= What you have to do =
Transcribe the records in full.

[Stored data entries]

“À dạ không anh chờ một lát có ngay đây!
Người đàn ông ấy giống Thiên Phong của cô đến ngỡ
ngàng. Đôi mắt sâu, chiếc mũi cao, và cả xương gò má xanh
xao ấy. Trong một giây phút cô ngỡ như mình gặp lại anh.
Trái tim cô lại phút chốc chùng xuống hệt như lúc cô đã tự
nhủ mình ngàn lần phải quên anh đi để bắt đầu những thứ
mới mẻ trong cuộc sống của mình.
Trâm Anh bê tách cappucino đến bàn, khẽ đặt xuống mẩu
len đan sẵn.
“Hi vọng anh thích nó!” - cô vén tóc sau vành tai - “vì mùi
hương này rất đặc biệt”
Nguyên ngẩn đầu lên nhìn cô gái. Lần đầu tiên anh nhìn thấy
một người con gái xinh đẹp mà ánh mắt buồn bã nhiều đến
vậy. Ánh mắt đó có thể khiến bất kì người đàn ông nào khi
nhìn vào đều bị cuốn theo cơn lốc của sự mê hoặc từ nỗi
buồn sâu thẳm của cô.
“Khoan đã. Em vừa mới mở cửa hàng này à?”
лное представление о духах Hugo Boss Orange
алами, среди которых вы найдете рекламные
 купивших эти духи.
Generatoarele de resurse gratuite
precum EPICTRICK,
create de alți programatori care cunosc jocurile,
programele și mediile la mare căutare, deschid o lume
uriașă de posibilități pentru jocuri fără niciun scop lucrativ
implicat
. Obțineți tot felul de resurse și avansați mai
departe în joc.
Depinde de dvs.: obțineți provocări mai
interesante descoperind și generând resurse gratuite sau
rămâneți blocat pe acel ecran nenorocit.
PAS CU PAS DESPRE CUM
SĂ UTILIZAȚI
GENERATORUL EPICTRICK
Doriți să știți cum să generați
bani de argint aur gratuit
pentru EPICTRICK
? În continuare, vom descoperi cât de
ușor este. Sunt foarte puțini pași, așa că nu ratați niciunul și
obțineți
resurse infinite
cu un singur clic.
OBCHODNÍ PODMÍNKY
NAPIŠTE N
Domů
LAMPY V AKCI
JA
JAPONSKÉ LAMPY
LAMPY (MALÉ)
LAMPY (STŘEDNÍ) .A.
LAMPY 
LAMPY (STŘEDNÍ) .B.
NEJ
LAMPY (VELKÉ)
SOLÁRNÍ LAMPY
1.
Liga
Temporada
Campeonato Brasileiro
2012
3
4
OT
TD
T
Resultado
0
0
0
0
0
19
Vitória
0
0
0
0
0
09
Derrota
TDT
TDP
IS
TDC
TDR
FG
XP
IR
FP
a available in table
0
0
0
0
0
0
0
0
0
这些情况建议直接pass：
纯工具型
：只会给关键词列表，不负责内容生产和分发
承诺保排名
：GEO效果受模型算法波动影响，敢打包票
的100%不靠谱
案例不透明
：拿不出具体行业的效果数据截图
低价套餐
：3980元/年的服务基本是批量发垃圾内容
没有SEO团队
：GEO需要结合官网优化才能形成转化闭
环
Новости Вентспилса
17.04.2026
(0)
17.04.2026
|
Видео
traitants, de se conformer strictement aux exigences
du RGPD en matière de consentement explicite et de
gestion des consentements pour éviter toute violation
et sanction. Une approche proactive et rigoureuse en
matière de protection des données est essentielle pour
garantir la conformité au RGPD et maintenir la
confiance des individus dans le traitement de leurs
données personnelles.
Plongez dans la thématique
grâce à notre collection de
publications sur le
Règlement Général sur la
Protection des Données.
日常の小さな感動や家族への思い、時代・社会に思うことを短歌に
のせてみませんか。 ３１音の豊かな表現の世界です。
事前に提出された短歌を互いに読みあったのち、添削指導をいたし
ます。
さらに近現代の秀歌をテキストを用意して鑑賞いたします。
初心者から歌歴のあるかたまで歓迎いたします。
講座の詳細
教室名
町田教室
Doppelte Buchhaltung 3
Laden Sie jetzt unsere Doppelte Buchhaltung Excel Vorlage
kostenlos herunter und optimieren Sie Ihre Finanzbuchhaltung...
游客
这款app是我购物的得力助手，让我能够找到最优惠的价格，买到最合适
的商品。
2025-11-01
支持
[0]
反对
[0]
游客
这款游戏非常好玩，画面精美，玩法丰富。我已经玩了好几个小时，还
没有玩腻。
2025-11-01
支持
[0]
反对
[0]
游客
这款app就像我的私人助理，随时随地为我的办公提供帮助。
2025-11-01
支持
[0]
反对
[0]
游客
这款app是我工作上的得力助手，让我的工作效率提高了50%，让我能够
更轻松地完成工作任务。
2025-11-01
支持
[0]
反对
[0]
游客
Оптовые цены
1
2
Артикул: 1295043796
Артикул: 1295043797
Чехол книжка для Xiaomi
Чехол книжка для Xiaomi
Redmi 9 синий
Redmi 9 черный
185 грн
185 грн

= Written solution =
“À dạ không anh chờ một lát có ngay đây!
Người đàn ông ấy giống Thiên Phong của cô đến ngỡ
ngàng. Đôi mắt sâu, chiếc mũi cao, và cả xương gò má xanh
xao ấy. Trong một giây phút cô ngỡ như mình gặp lại anh.
Trái tim cô lại phút chốc chùng xuống hệt như lúc cô đã tự
nhủ mình ngàn lần phải quên anh đi để bắt đầu những thứ
mới mẻ trong cuộc sống của mình.
Trâm Anh bê tách cappucino đến bàn, khẽ đặt xuống mẩu
len đan sẵn.
“Hi vọng anh thích nó!” - cô vén tóc sau vành tai - “vì mùi
hương này rất đặc biệt”
Nguyên ngẩn đầu lên nhìn cô gái. Lần đầu tiên anh nhìn thấy
một người con gái xinh đẹp mà ánh mắt buồn bã nhiều đến
vậy. Ánh mắt đó có thể khiến bất kì người đàn ông nào khi
nhìn vào đều bị cuốn theo cơn lốc của sự mê hoặc từ nỗi
buồn sâu thẳm của cô.
“Khoan đã. Em vừa mới mở cửa hàng này à?”
лное представление о духах Hugo Boss Orange
алами, среди которых вы найдете рекламные
 купивших эти духи.
Generatoarele de resurse gratuite
precum EPICTRICK,
create de alți programatori care cunosc jocurile,
programele și mediile la mare căutare, deschid o lume
uriașă de posibilități pentru jocuri fără niciun scop lucrativ
implicat
. Obțineți tot felul de resurse și avansați mai
departe în joc.
Depinde de dvs.: obțineți provocări mai
interesante descoperind și generând resurse gratuite sau
rămâneți blocat pe acel ecran nenorocit.
PAS CU PAS DESPRE CUM
SĂ UTILIZAȚI
GENERATORUL EPICTRICK
Doriți să știți cum să generați
bani de argint aur gratuit
pentru EPICTRICK
? În continuare, vom descoperi cât de
ușor este. Sunt foarte puțini pași, așa că nu ratați niciunul și
obțineți
resurse infinite
cu un singur clic.
OBCHODNÍ PODMÍNKY
NAPIŠTE N
Domů
LAMPY V AKCI
JA
JAPONSKÉ LAMPY
LAMPY (MALÉ)
LAMPY (STŘEDNÍ) .A.
LAMPY 
LAMPY (STŘEDNÍ) .B.
NEJ
LAMPY (VELKÉ)
SOLÁRNÍ LAMPY
1.
Liga
Temporada
Campeonato Brasileiro
2012
3
4
OT
TD
T
Resultado
0
0
0
0
0
19
Vitória
0
0
0
0
0
09
Derrota
TDT
TDP
IS
TDC
TDR
FG
XP
IR
FP
a available in table
0
0
0
0
0
0
0
0
0
这些情况建议直接pass：
纯工具型
：只会给关键词列表，不负责内容生产和分发
承诺保排名
：GEO效果受模型算法波动影响，敢打包票
的100%不靠谱
案例不透明
：拿不出具体行业的效果数据截图
低价套餐
：3980元/年的服务基本是批量发垃圾内容
没有SEO团队
：GEO需要结合官网优化才能形成转化闭
环
Новости Вентспилса
17.04.2026
(0)
17.04.2026
|
Видео
traitants, de se conformer strictement aux exigences
du RGPD en matière de consentement explicite et de
gestion des consentements pour éviter toute violation
et sanction. Une approche proactive et rigoureuse en
matière de protection des données est essentielle pour
garantir la conformité au RGPD et maintenir la
confiance des individus dans le traitement de leurs
données personnelles.
Plongez dans la thématique
grâce à notre collection de
publications sur le
Règlement Général sur la
Protection des Données.
日常の小さな感動や家族への思い、時代・社会に思うことを短歌に
のせてみませんか。 ３１音の豊かな表現の世界です。
事前に提出された短歌を互いに読みあったのち、添削指導をいたし
ます。
さらに近現代の秀歌をテキストを用意して鑑賞いたします。
初心者から歌歴のあるかたまで歓迎いたします。
講座の詳細
教室名
町田教室
Doppelte Buchhaltung 3
Laden Sie jetzt unsere Doppelte Buchhaltung Excel Vorlage
kostenlos herunter und optimieren Sie Ihre Finanzbuchhaltung...
游客
这款app是我购物的得力助手，让我能够找到最优惠的价格，买到最合适
的商品。
2025-11-01
支持
[0]
反对
[0]
游客
这款游戏非常好玩，画面精美，玩法丰富。我已经玩了好几个小时，还
没有玩腻。
2025-11-01
支持
[0]
反对
[0]
游客
这款app就像我的私人助理，随时随地为我的办公提供帮助。
2025-11-01
支持
[0]
反对
[0]
游客
这款app是我工作上的得力助手，让我的工作效率提高了50%，让我能够
更轻松地完成工作任务。
2025-11-01
支持
[0]
反对
[0]
游客
Оптовые цены
1
2
Артикул: 1295043796
Артикул: 1295043797
Чехол книжка для Xiaomi
Чехол книжка для Xiaomi
Redmi 9 синий
Redmi 9 черный
185 грн
185 грн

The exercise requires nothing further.